Em se tratando de acordos entre China e Estados Unidos, nunca é fácil fazer previsões que vão além do curto prazo

A onda protecionista norte-americana prosseguiu e, no início de junho de 2019, Trump anunciou aumento das tarifas sobre produtos chineses importados pelos Estados Unidos, elevando-as de 10% para 25% sobre mais de 5 mil categorias de produtos. O governo chinês reagiu com indignação e acenou com contramedidas na mesma linha. Na complexa geopolítica mundial, as relações econômicas, as medidas tributárias, as normas protecionistas e os embates comerciais não estão dissociados da estratégia de política internacional e do protagonismo que o país planeja exercer no jogo de poder global e no equilíbrio de forças entre as nações. Embora os atos do governo Trump possam ser direcionados para cumprir seu discurso de preservação da indústria local e da recuperação de empregos dentro do país – o que agrada grande parte de seus eleitores –, é indisfarçável a preocupação do governo norte-americano diante das informações do Fundo Monetário Internacional (FMI) em relação à trajetória do Produto Interno Bruto (PIB) e da renda por habitante na China, que cresce a taxas superiores às dos Estados Unidos.

A China é um gigante cujo PIB cresce mais que os Estados Unidos em números absolutos, fazendo que o equilíbrio de forças, no longo prazo, penda mais fortemente a favor dos asiáticos. Com população atual equivalente a quatro vezes a população dos Estados Unidos e considerando as previsões de que o PIB per capita chinês pode chegar a 50% do PIB norte-americano até 2050, a China poderá atingir um PIB igual ao dobro do PIB dos Estados Unidos, e isso muda as relações de forças no cenário internacional. É nesse contexto que acaba de sair um novo acordo entre os dois países, no qual constam medidas comerciais, tributárias, de proteção da propriedade intelectual e administração cambial. Em síntese, os Estados Unidos prometem aliviar a tributação sobre a importação de produtos chineses, enquanto a China promete comprar mais dos norte-americanos, além de fortalecer a proteção a patentes, marcas e direitos autorais; e, principalmente, o governo chinês promete não desvalorizar a moeda nacional para obter vantagem competitiva no comércio exterior.

Logo após o anúncio do acordo, começaram as indagações sobre os seus possíveis efeitos sobre o Brasil.

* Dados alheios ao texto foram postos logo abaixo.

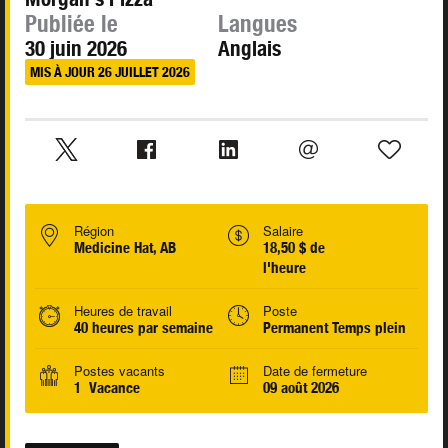
Publiée le
Langues
30 juin 2026
Anglais
MIS À JOUR 26 JUILLET 2026
Région
Salaire
Medicine Hat, AB
18,50 $ de
l'heure
Heures de travail
Poste
40 heures par semaine
Permanent Temps plein
Postes vacants
Date de fermeture
1 Vacance
09 août 2026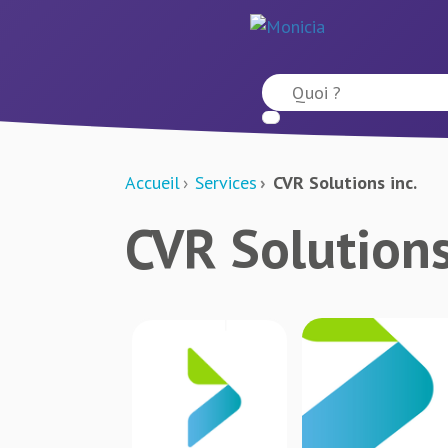
Accueil
Services
CVR Solutions inc.
CVR Solutions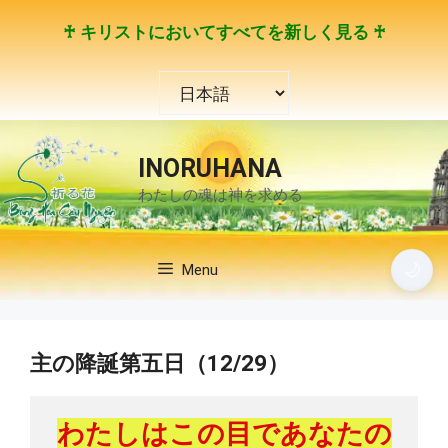
コ
♰ キリストにおいてすべてを新しく見る ♰
ン
テ
言
ン
語
ツ
を
へ
選
ス
INORUHANA
択
キ
わたしの魂は神を求める
ッ
プ
🌙
Menu
主の降誕第五日（12/29）
わたしはこの目であなたの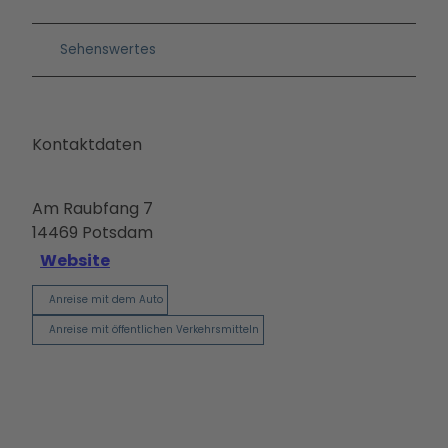
Sehenswertes
Kontaktdaten
Am Raubfang 7
14469
Potsdam
Website
Anreise mit dem Auto
Anreise mit öffentlichen Verkehrsmitteln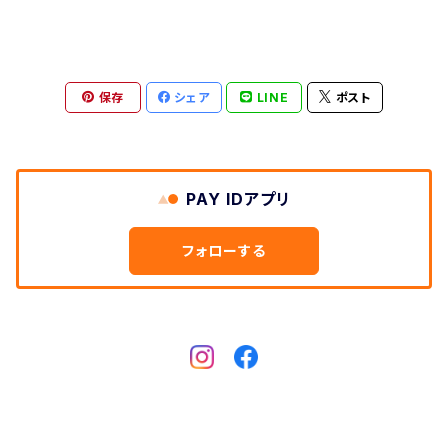
保存
シェア
LINE
ポスト
PAY IDアプリ
フォローする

Em geral tem-se por certo que os acordos entre China e Estados Unidos criam, de uma forma ou de outra, alguns prejuízos ao Brasil, especialmente em relação às exportações brasileiras para o mercado chinês. Um exemplo é o caso da soja, produto que tem no Brasil e nos Estados Unidos os dois maiores produtores mundiais, sendo ambos fornecedores para o mercado externo. Como a China é o maior comprador do produto brasileiro, eventuais medidas facilitadoras da importação do produto norte-americano pela China podem pressionar para baixo os preços da soja e seus derivados, com perdas para o Brasil.

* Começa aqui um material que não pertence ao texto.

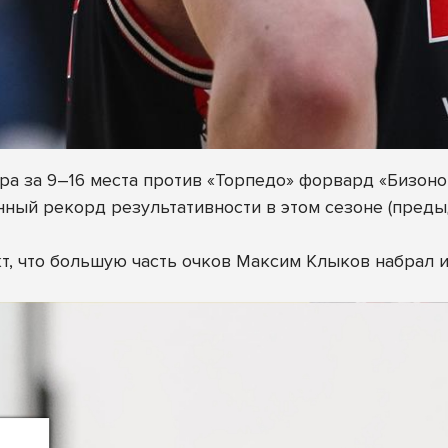
а за 9–16 места против «Торпедо» форвард «Бизоно
нный рекорд результативности в этом сезоне (пред
, что большую часть очков Максим Клыков набрал из-з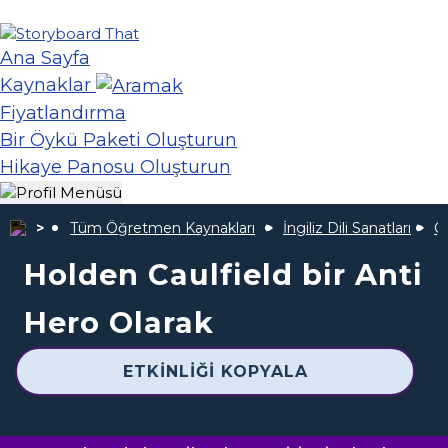
Ana Sayfa
Kaynaklar
Fiyatlandırma
Bir Öykü Paketi Oluşturun
Hikaye Panosu Oluşturun
Tüm Öğretmen Kaynakları
İngiliz Dili Sanatları
Ça
Holden Caulfield bir Anti
Hero Olarak
ETKINLIĞI KOPYALA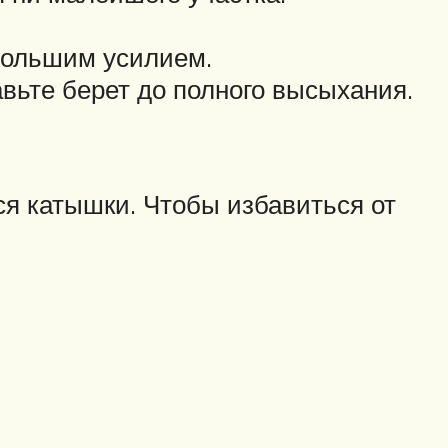
ебольшим усилием.
вьте берет до полного высыхания.
ся катышки. Чтобы избавиться от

Entretanto, em se tratando de acordos entre China e Estados Unidos, nunca é fácil fazer previsões que vão além do curto prazo, pois a história de conflitos comerciais entre os dois países é uma espécie de gangorra cujo sobe-e-desce nunca cessa, sobretudo em função dos demais aspectos geopolíticos de protagonismo global que rondam as tensas negociações entre os dois gigantes. Se prejuízos houver para os produtores brasileiros, estes serão de médio e longo prazo, especialmente com uma nova colheita se avizinhando, e vão depender das oscilações do preço do dólar em reais, da oscilação da moeda nacional da China em relação ao dólar e dos desdobramentos sobre o comércio exterior nos próximos meses.